### Exercise goal
Every line of the material is to be quoted verbatim, minus the pictures.

### Provided material
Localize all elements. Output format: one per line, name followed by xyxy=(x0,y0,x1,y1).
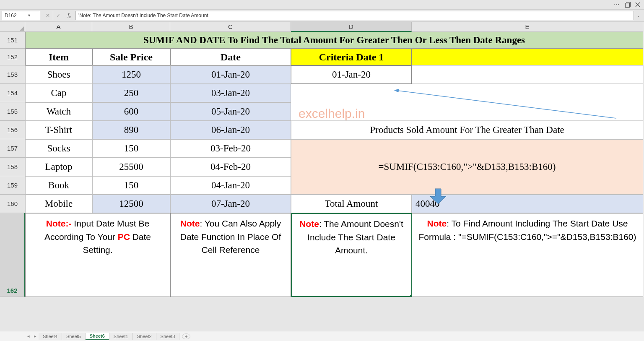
column-header-E[interactable]: E xyxy=(412,22,643,32)
name-box[interactable]: D162 ▼ xyxy=(2,11,40,20)
column-header-C[interactable]: C xyxy=(170,22,291,32)
empty-cell[interactable] xyxy=(291,102,643,121)
cell-item[interactable]: Shoes xyxy=(25,65,92,84)
cell-date[interactable]: 06-Jan-20 xyxy=(170,121,291,139)
sheet-tab[interactable]: Sheet4 xyxy=(39,333,62,340)
row-header[interactable]: 158 xyxy=(0,158,25,176)
formula-bar: D162 ▼ ✕ ✓ fx 'Note: The Amount Doesn't … xyxy=(0,9,644,22)
column-header-D[interactable]: D xyxy=(291,22,412,32)
restore-icon[interactable] xyxy=(625,2,631,8)
row-header[interactable]: 162 xyxy=(0,213,25,297)
note-prefix: Note xyxy=(299,219,319,229)
sheet-nav-next-icon[interactable]: ▸ xyxy=(32,333,39,339)
cell-item[interactable]: Book xyxy=(25,176,92,195)
expand-formula-icon[interactable]: ⌄ xyxy=(636,13,641,18)
empty-area xyxy=(25,297,643,314)
cell-date[interactable]: 05-Jan-20 xyxy=(170,102,291,121)
header-criteria-date[interactable]: Criteria Date 1 xyxy=(291,49,412,65)
formula-cell[interactable]: =SUMIF(C153:C160,">"&D153,B153:B160) xyxy=(291,158,643,176)
cell-date[interactable]: 04-Jan-20 xyxy=(170,176,291,195)
cell-item[interactable]: Socks xyxy=(25,139,92,158)
note-body: : To Find Amount Including The Start Dat… xyxy=(418,219,636,242)
grid-body: 151 SUMIF AND DATE To Find The Total Amo… xyxy=(0,32,644,314)
row-header[interactable]: 154 xyxy=(0,84,25,102)
accept-formula-icon[interactable]: ✓ xyxy=(53,11,63,20)
close-icon[interactable] xyxy=(635,2,641,8)
cell-price[interactable]: 25500 xyxy=(92,158,170,176)
row-header[interactable]: 152 xyxy=(0,49,25,65)
header-sale-price[interactable]: Sale Price xyxy=(92,49,170,65)
empty-cell[interactable] xyxy=(412,65,643,84)
title-cell[interactable]: SUMIF AND DATE To Find The Total Amount … xyxy=(25,32,643,49)
row-header[interactable]: 155 xyxy=(0,102,25,121)
sheet-tab-active[interactable]: Sheet6 xyxy=(86,333,109,340)
header-item[interactable]: Item xyxy=(25,49,92,65)
total-amount-value[interactable]: 40040 xyxy=(412,195,643,213)
sheet-tab[interactable]: Sheet3 xyxy=(156,333,180,340)
cell-price[interactable]: 150 xyxy=(92,139,170,158)
watermark-area[interactable] xyxy=(291,84,643,102)
products-sold-label[interactable]: Products Sold Amount For The Greater Tha… xyxy=(291,121,643,139)
row-header[interactable]: 151 xyxy=(0,32,25,49)
formula-controls: ✕ ✓ xyxy=(43,11,63,20)
row-header[interactable]: 160 xyxy=(0,195,25,213)
note-prefix: Note xyxy=(427,219,447,228)
sheet-tab-strip: ◂ ▸ Sheet4 Sheet5 Sheet6 Sheet1 Sheet2 S… xyxy=(0,331,644,341)
note-d-selected-cell[interactable]: Note: The Amount Doesn't Include The Sta… xyxy=(291,213,412,297)
note-pc: PC xyxy=(118,232,130,242)
column-header-row: A B C D E xyxy=(0,22,644,32)
formula-input[interactable]: 'Note: The Amount Doesn't Include The St… xyxy=(75,11,634,20)
row-header[interactable]: 159 xyxy=(0,176,25,195)
select-all-button[interactable] xyxy=(0,22,25,32)
add-sheet-icon[interactable]: + xyxy=(182,333,190,339)
row-header[interactable]: 157 xyxy=(0,139,25,158)
sheet-tab[interactable]: Sheet1 xyxy=(109,333,133,340)
note-c[interactable]: Note: You Can Also Apply Date Function I… xyxy=(170,213,291,297)
svg-rect-1 xyxy=(625,3,629,7)
column-header-B[interactable]: B xyxy=(92,22,170,32)
formula-input-text: 'Note: The Amount Doesn't Include The St… xyxy=(78,13,210,18)
cell-price[interactable]: 150 xyxy=(92,176,170,195)
cell-date[interactable]: 03-Jan-20 xyxy=(170,84,291,102)
cell-item[interactable]: T-Shirt xyxy=(25,121,92,139)
cell-date[interactable]: 03-Feb-20 xyxy=(170,139,291,158)
header-empty[interactable] xyxy=(412,49,643,65)
cell-item[interactable]: Mobile xyxy=(25,195,92,213)
cell-date[interactable]: 07-Jan-20 xyxy=(170,195,291,213)
total-amount-label[interactable]: Total Amount xyxy=(291,195,412,213)
formula-area-top[interactable] xyxy=(291,139,643,158)
cell-price[interactable]: 600 xyxy=(92,102,170,121)
row-header-empty xyxy=(0,297,25,314)
cell-item[interactable]: Watch xyxy=(25,102,92,121)
fx-icon[interactable]: fx xyxy=(65,12,74,19)
window-titlebar: ⋯ xyxy=(0,0,644,9)
note-ab[interactable]: Note:- Input Date Must Be According To Y… xyxy=(25,213,170,297)
formula-area-bottom[interactable] xyxy=(291,176,643,195)
note-e[interactable]: Note: To Find Amount Including The Start… xyxy=(412,213,643,297)
sheet-tab[interactable]: Sheet2 xyxy=(133,333,156,340)
note-prefix: Note:- xyxy=(46,219,74,228)
column-header-A[interactable]: A xyxy=(25,22,92,32)
cell-price[interactable]: 890 xyxy=(92,121,170,139)
note-prefix: Note xyxy=(180,219,200,228)
sheet-tab[interactable]: Sheet5 xyxy=(62,333,86,340)
name-box-value: D162 xyxy=(5,13,21,18)
cell-item[interactable]: Laptop xyxy=(25,158,92,176)
cell-criteria-date-value[interactable]: 01-Jan-20 xyxy=(291,65,412,84)
cancel-formula-icon[interactable]: ✕ xyxy=(43,11,53,20)
more-icon[interactable]: ⋯ xyxy=(614,1,621,8)
cell-date[interactable]: 01-Jan-20 xyxy=(170,65,291,84)
sheet-nav-prev-icon[interactable]: ◂ xyxy=(25,333,32,339)
row-header[interactable]: 156 xyxy=(0,121,25,139)
cell-price[interactable]: 250 xyxy=(92,84,170,102)
header-date[interactable]: Date xyxy=(170,49,291,65)
cell-price[interactable]: 12500 xyxy=(92,195,170,213)
note-body: : The Amount Doesn't Include The Start D… xyxy=(307,219,403,255)
row-header[interactable]: 153 xyxy=(0,65,25,84)
cell-item[interactable]: Cap xyxy=(25,84,92,102)
spreadsheet-grid[interactable]: A B C D E 151 SUMIF AND DATE To Find The… xyxy=(0,22,644,331)
cell-date[interactable]: 04-Feb-20 xyxy=(170,158,291,176)
cell-price[interactable]: 1250 xyxy=(92,65,170,84)
chevron-down-icon[interactable]: ▼ xyxy=(21,13,37,18)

### Written response
Localize all elements. Output format: one per line, name followed by xyxy=(x0,y0,x1,y1).
column-header-E[interactable]: E xyxy=(412,22,643,32)
name-box[interactable]: D162 ▼ xyxy=(2,11,40,20)
column-header-C[interactable]: C xyxy=(170,22,291,32)
empty-cell[interactable] xyxy=(291,102,643,121)
cell-item[interactable]: Shoes xyxy=(25,65,92,84)
cell-date[interactable]: 06-Jan-20 xyxy=(170,121,291,139)
sheet-tab[interactable]: Sheet4 xyxy=(39,333,62,340)
row-header[interactable]: 158 xyxy=(0,158,25,176)
formula-bar: D162 ▼ ✕ ✓ fx 'Note: The Amount Doesn't … xyxy=(0,9,644,22)
column-header-D[interactable]: D xyxy=(291,22,412,32)
restore-icon[interactable] xyxy=(625,2,631,8)
row-header[interactable]: 162 xyxy=(0,213,25,297)
note-prefix: Note xyxy=(299,219,319,229)
sheet-nav-next-icon[interactable]: ▸ xyxy=(32,333,39,339)
cell-item[interactable]: Book xyxy=(25,176,92,195)
expand-formula-icon[interactable]: ⌄ xyxy=(636,13,641,18)
empty-area xyxy=(25,297,643,314)
cell-date[interactable]: 05-Jan-20 xyxy=(170,102,291,121)
header-criteria-date[interactable]: Criteria Date 1 xyxy=(291,49,412,65)
formula-cell[interactable]: =SUMIF(C153:C160,">"&D153,B153:B160) xyxy=(291,158,643,176)
cell-date[interactable]: 04-Jan-20 xyxy=(170,176,291,195)
cell-item[interactable]: Socks xyxy=(25,139,92,158)
note-body: : To Find Amount Including The Start Dat… xyxy=(418,219,636,242)
grid-body: 151 SUMIF AND DATE To Find The Total Amo… xyxy=(0,32,644,314)
row-header[interactable]: 154 xyxy=(0,84,25,102)
accept-formula-icon[interactable]: ✓ xyxy=(53,11,63,20)
close-icon[interactable] xyxy=(635,2,641,8)
cell-price[interactable]: 25500 xyxy=(92,158,170,176)
row-header[interactable]: 152 xyxy=(0,49,25,65)
header-sale-price[interactable]: Sale Price xyxy=(92,49,170,65)
empty-cell[interactable] xyxy=(412,65,643,84)
title-cell[interactable]: SUMIF AND DATE To Find The Total Amount … xyxy=(25,32,643,49)
row-header[interactable]: 155 xyxy=(0,102,25,121)
sheet-tab-active[interactable]: Sheet6 xyxy=(86,333,109,340)
header-item[interactable]: Item xyxy=(25,49,92,65)
total-amount-value[interactable]: 40040 xyxy=(412,195,643,213)
sheet-tab[interactable]: Sheet3 xyxy=(156,333,180,340)
cell-price[interactable]: 150 xyxy=(92,139,170,158)
watermark-area[interactable] xyxy=(291,84,643,102)
products-sold-label[interactable]: Products Sold Amount For The Greater Tha… xyxy=(291,121,643,139)
row-header[interactable]: 151 xyxy=(0,32,25,49)
formula-controls: ✕ ✓ xyxy=(43,11,63,20)
row-header[interactable]: 160 xyxy=(0,195,25,213)
note-prefix: Note xyxy=(427,219,447,228)
sheet-tab-strip: ◂ ▸ Sheet4 Sheet5 Sheet6 Sheet1 Sheet2 S… xyxy=(0,331,644,341)
note-d-selected-cell[interactable]: Note: The Amount Doesn't Include The Sta… xyxy=(291,213,412,297)
note-pc: PC xyxy=(118,232,130,242)
column-header-row: A B C D E xyxy=(0,22,644,32)
formula-input[interactable]: 'Note: The Amount Doesn't Include The St… xyxy=(75,11,634,20)
row-header[interactable]: 159 xyxy=(0,176,25,195)
select-all-button[interactable] xyxy=(0,22,25,32)
add-sheet-icon[interactable]: + xyxy=(182,333,190,339)
row-header[interactable]: 157 xyxy=(0,139,25,158)
sheet-tab[interactable]: Sheet1 xyxy=(109,333,133,340)
note-c[interactable]: Note: You Can Also Apply Date Function I… xyxy=(170,213,291,297)
svg-rect-1 xyxy=(625,3,629,7)
column-header-B[interactable]: B xyxy=(92,22,170,32)
formula-input-text: 'Note: The Amount Doesn't Include The St… xyxy=(78,13,210,18)
cell-price[interactable]: 150 xyxy=(92,176,170,195)
cell-date[interactable]: 03-Jan-20 xyxy=(170,84,291,102)
cell-item[interactable]: T-Shirt xyxy=(25,121,92,139)
cell-date[interactable]: 03-Feb-20 xyxy=(170,139,291,158)
header-empty[interactable] xyxy=(412,49,643,65)
cell-item[interactable]: Mobile xyxy=(25,195,92,213)
cell-date[interactable]: 07-Jan-20 xyxy=(170,195,291,213)
total-amount-label[interactable]: Total Amount xyxy=(291,195,412,213)
formula-area-top[interactable] xyxy=(291,139,643,158)
cell-price[interactable]: 600 xyxy=(92,102,170,121)
row-header-empty xyxy=(0,297,25,314)
cell-item[interactable]: Watch xyxy=(25,102,92,121)
fx-icon[interactable]: fx xyxy=(65,12,74,19)
window-titlebar: ⋯ xyxy=(0,0,644,9)
note-ab[interactable]: Note:- Input Date Must Be According To Y… xyxy=(25,213,170,297)
formula-area-bottom[interactable] xyxy=(291,176,643,195)
note-e[interactable]: Note: To Find Amount Including The Start… xyxy=(412,213,643,297)
sheet-tab[interactable]: Sheet2 xyxy=(133,333,156,340)
note-prefix: Note:- xyxy=(46,219,74,228)
column-header-A[interactable]: A xyxy=(25,22,92,32)
cell-price[interactable]: 890 xyxy=(92,121,170,139)
note-prefix: Note xyxy=(180,219,200,228)
sheet-tab[interactable]: Sheet5 xyxy=(62,333,86,340)
name-box-value: D162 xyxy=(5,13,21,18)
cell-item[interactable]: Laptop xyxy=(25,158,92,176)
cell-criteria-date-value[interactable]: 01-Jan-20 xyxy=(291,65,412,84)
cancel-formula-icon[interactable]: ✕ xyxy=(43,11,53,20)
more-icon[interactable]: ⋯ xyxy=(614,1,621,8)
cell-date[interactable]: 01-Jan-20 xyxy=(170,65,291,84)
sheet-nav-prev-icon[interactable]: ◂ xyxy=(25,333,32,339)
row-header[interactable]: 156 xyxy=(0,121,25,139)
cell-price[interactable]: 250 xyxy=(92,84,170,102)
header-date[interactable]: Date xyxy=(170,49,291,65)
cell-price[interactable]: 12500 xyxy=(92,195,170,213)
note-body: : The Amount Doesn't Include The Start D… xyxy=(307,219,403,255)
row-header[interactable]: 153 xyxy=(0,65,25,84)
cell-item[interactable]: Cap xyxy=(25,84,92,102)
spreadsheet-grid[interactable]: A B C D E 151 SUMIF AND DATE To Find The… xyxy=(0,22,644,331)
cell-date[interactable]: 04-Feb-20 xyxy=(170,158,291,176)
cell-price[interactable]: 1250 xyxy=(92,65,170,84)
chevron-down-icon[interactable]: ▼ xyxy=(21,13,37,18)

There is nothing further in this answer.